EXCLUSIF-L'Iran a crée des cellules secrètes en Irak pour attaquer les pays du Golfe-sources
information fournie par Reuters 19/06/2026 à 17:22

Le Corps des gardiens de la révolution islamique (CGRI) iranien a mis en place de nouvelles cellules secrètes en Irak afin de mener des attaques contre les pays du Golfe accueillant des forces américaines, en contournant les réseaux de milices existants pour éviter d'être repérées, ont déclaré huit sources irakiennes à Reuters.
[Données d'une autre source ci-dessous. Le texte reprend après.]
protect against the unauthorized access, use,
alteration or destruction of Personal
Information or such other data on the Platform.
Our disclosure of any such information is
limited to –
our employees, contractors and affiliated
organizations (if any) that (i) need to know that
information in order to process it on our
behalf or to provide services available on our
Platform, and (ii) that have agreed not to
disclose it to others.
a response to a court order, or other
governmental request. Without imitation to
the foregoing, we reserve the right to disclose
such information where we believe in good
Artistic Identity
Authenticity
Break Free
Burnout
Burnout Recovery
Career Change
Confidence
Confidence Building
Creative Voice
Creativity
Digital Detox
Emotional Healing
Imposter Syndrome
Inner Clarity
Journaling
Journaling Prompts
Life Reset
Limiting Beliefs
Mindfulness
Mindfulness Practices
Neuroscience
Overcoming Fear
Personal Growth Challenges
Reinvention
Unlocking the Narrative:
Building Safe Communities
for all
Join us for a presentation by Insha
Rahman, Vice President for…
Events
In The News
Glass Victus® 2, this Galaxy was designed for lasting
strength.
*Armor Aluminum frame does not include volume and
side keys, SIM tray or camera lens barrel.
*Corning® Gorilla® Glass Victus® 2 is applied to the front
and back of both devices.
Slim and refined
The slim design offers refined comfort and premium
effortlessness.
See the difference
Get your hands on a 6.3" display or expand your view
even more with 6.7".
Trois ou quatre de ces cellules, composées chacune d'une dizaine de combattants chiites irakiens d'élite, ont lancé au moins sept attaques de drones depuis des sites situés près des villes de Bassorah et de Samawa, dans le sud de l'Irak, contre des cibles au Koweït, en Arabie saoudite et aux Émirats arabes unis entre le 20 avril et le 17 mai, ont précisé trois de ces sources.

Un certain nombre de leurs membres provenaient de la "Résistance islamique" en Irak, un groupe fédérateur de factions chiites radicales. Cependant, ils opèrent en dehors de sa structure de commandement et rendent directement compte au CGRI, selon ces sources, parmi lesquelles figurent deux responsables militaires irakiens, un autre responsable de la sécurité et cinq commandants de milices locales.
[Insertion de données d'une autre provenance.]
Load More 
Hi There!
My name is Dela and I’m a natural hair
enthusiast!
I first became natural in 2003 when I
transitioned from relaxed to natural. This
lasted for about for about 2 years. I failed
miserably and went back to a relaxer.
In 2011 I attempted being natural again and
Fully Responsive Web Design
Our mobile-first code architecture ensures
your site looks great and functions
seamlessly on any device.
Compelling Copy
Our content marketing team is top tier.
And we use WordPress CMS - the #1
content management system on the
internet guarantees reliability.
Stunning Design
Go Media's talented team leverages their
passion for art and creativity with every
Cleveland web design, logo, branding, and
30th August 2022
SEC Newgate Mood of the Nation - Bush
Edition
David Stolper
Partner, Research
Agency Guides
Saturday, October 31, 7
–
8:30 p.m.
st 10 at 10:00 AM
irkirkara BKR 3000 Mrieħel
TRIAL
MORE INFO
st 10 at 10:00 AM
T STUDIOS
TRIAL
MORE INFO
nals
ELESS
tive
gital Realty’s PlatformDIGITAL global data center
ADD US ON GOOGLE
La création de ces nouvelles cellules irakiennes reflète un changement de tactique de l'organisation visant à permettre à l'Iran d'étendre sa force dans toute la région, à un moment où ses groupes armés alliés sont considérablement affaiblis et où ses ressources militaires et économiques sont épuisées, ont déclaré les cinq commandants de milices.
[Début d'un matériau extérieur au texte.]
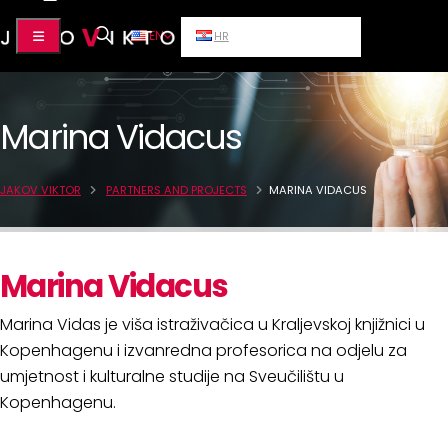
EN
HR
Marina Vidacus
JAKOV VIKTOR
PARTNERS AND PROJECTS
MARINA VIDACUS
Marina Vidacus
Marina Vidas je viša istraživačica u Kraljevskoj knjižnici u
Kopenhagenu i izvanredna profesorica na odjelu za
umjetnost i kulturalne studije na Sveučilištu u
Kopenhagenu.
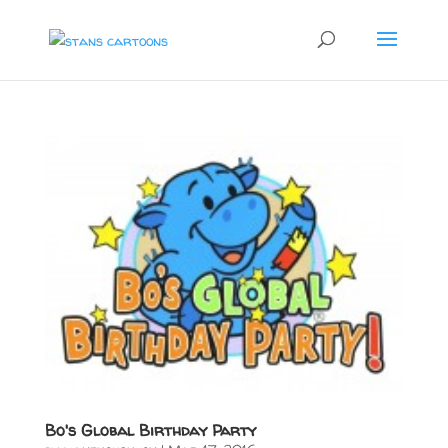
Bo's Global Birthday Party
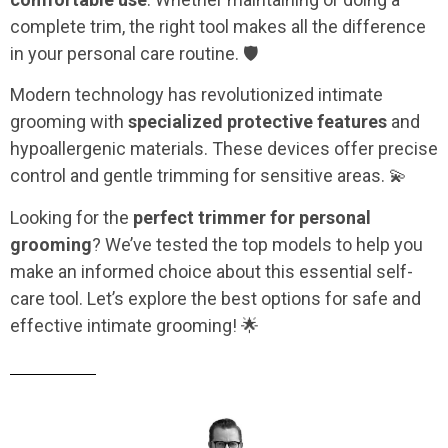
complete trim, the right tool makes all the difference
in your personal care routine. 🛡️
Modern technology has revolutionized intimate
grooming with
specialized protective features
and
hypoallergenic materials. These devices offer precise
control and gentle trimming for sensitive areas. 💫
Looking for the
perfect trimmer for personal
grooming
? We’ve tested the top models to help you
make an informed choice about this essential self-
care tool. Let’s explore the best options for safe and
effective intimate grooming! 🌟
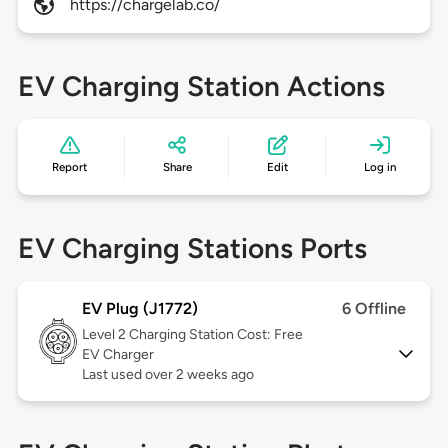
https://chargelab.co/
EV Charging Station Actions
Report
Share
Edit
Log in
EV Charging Stations Ports
EV Plug (J1772)
6 Offline
Level 2
Charging Station Cost: Free
EV Charger
Last used over 2 weeks ago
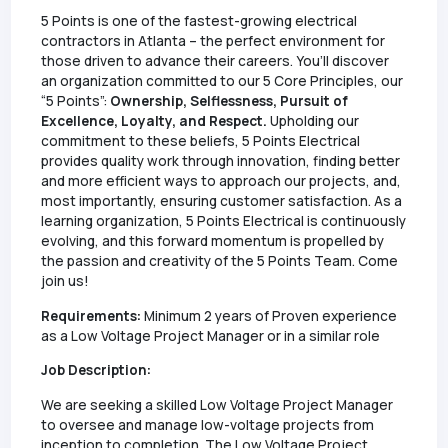
5 Points is one of the fastest-growing electrical
contractors in Atlanta – the perfect environment for
those driven to advance their careers. You’ll discover
an organization committed to our 5 Core Principles, our
“5 Points”:
Ownership, Selflessness, Pursuit of
Excellence, Loyalty, and Respect.
Upholding our
commitment to these beliefs, 5 Points Electrical
provides quality work through innovation, finding better
and more efficient ways to approach our projects, and,
most importantly, ensuring customer satisfaction. As a
learning organization, 5 Points Electrical is continuously
evolving, and this forward momentum is propelled by
the passion and creativity of the 5 Points Team. Come
join us!
Requirements:
Minimum 2 years of Proven experience
as a Low Voltage Project Manager or in a similar role
Job Description:
We are seeking a skilled Low Voltage Project Manager
to oversee and manage low-voltage projects from
inception to completion. The Low Voltage Project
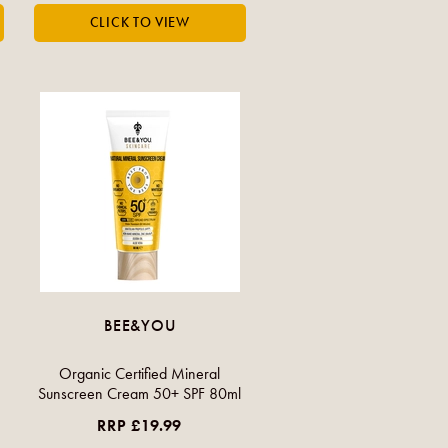
BEE&YOU
Organic Certified Mineral
Sunscreen Cream 50+ SPF 80ml
RRP £19.99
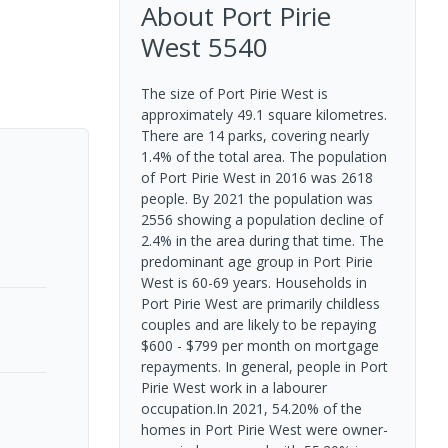
About
Port Pirie
West
5540
The size of Port Pirie West is
approximately 49.1 square kilometres.
There are 14 parks, covering nearly
1.4% of the total area. The population
of Port Pirie West in 2016 was 2618
people. By 2021 the population was
2556 showing a population decline of
2.4% in the area during that time. The
predominant age group in Port Pirie
West is 60-69 years. Households in
Port Pirie West are primarily childless
couples and are likely to be repaying
$600 - $799 per month on mortgage
repayments. In general, people in Port
Pirie West work in a labourer
occupation.In 2021, 54.20% of the
homes in Port Pirie West were owner-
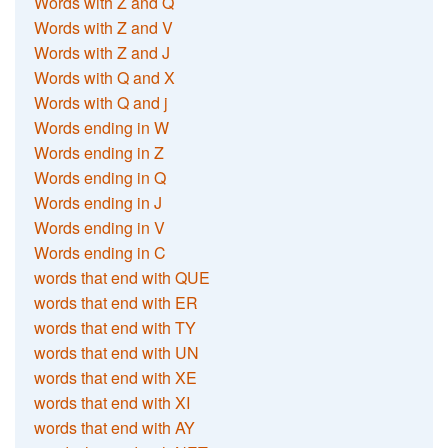
Words with Z and Q
Words with Z and V
Words with Z and J
Words with Q and X
Words with Q and j
Words ending in W
Words ending in Z
Words ending in Q
Words ending in J
Words ending in V
Words ending in C
words that end with QUE
words that end with ER
words that end with TY
words that end with UN
words that end with XE
words that end with XI
words that end with AY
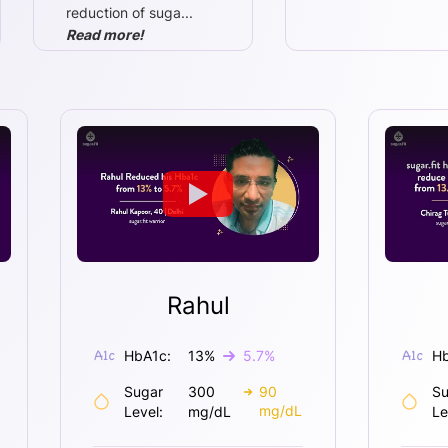
reduction of suga
...
Read more!
Rahul
HbA1c:
13
%
5.7
%
Hb
Sugar
300
90
Su
mg/dL
Level:
mg/dL
Le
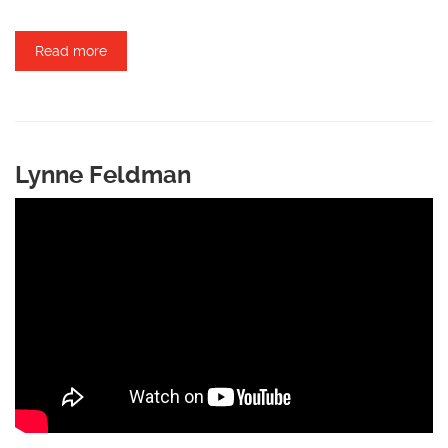
Read more
about Mark Groaning
Lynne Feldman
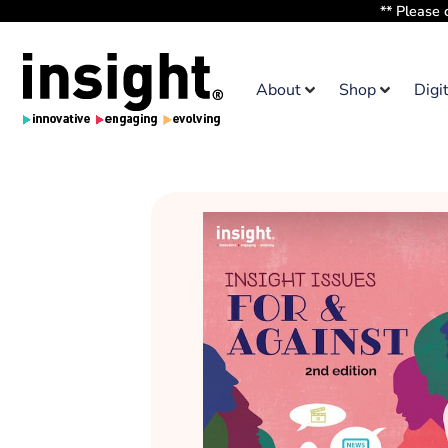
** Please 
About
Shop
Digi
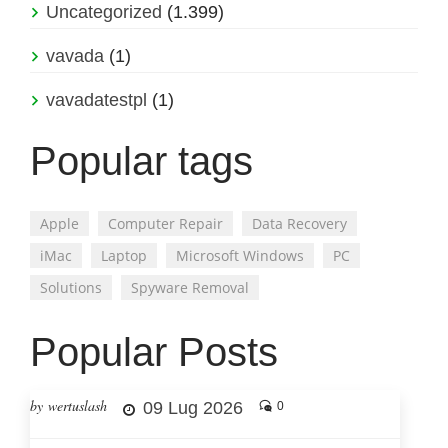
Uncategorized
(1.399)
vavada
(1)
vavadatestpl
(1)
Popular tags
Apple
Computer Repair
Data Recovery
iMac
Laptop
Microsoft Windows
PC
Solutions
Spyware Removal
Popular Posts
by wertuslash
09 Lug 2026
0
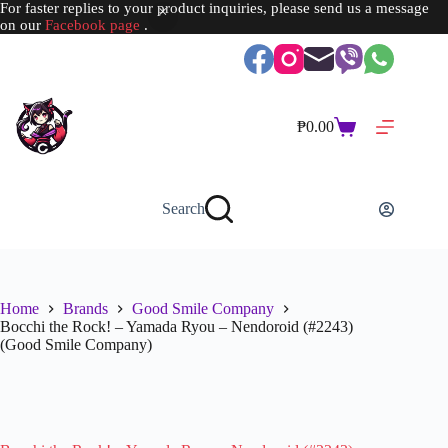
For faster replies to your product inquiries, please send us a message
on our
Facebook page
.
Skip
to
content
₱
0.00
Shopping
cart
Search
Home
Brands
Good Smile Company
Bocchi the Rock! – Yamada Ryou – Nendoroid (#2243)
(Good Smile Company)
SOLD OUT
Certains groupes ont revendiqué des dizaines d’attaques de drones et de roquettes contre des cibles américaines en Irak, provoquant des frappes aériennes de représailles meurtrières, depuis que les États-Unis et Israël ont attaqué l’Iran le 28 février.

Plusieurs factions chiites puissantes présentes en Irak laissent entendre depuis l'année dernière qu'elles sont prêtes à déposer les armes afin d'éviter une escalade du conflit avec l'administration du président américain Donald Trump.

Cette évolution pourrait avoir incité le CGRI à mettre en place des groupes sous son contrôle direct, selon Jasim al-Bahadli, un général à la retraite de l’armée irakienne, et deux députés de l'alliance chiite au pouvoir.

UN PREMIER TEST POUR LE NOUVEAU PREMIER MINISTRE IRAKIEN

Des responsables irakiens ont déclaré que le CGRI s'était tourné vers ces nouvelles cellules afin de pouvoir démentir de manière plausible toute responsabilité d'actions violentes.

Mais le but est aussi de détourner les soupçons des principaux groupes irakiens soutenus par l'Iran et de réduire la pression exercée par les États-Unis sur Bagdad pour qu'elle les désarme.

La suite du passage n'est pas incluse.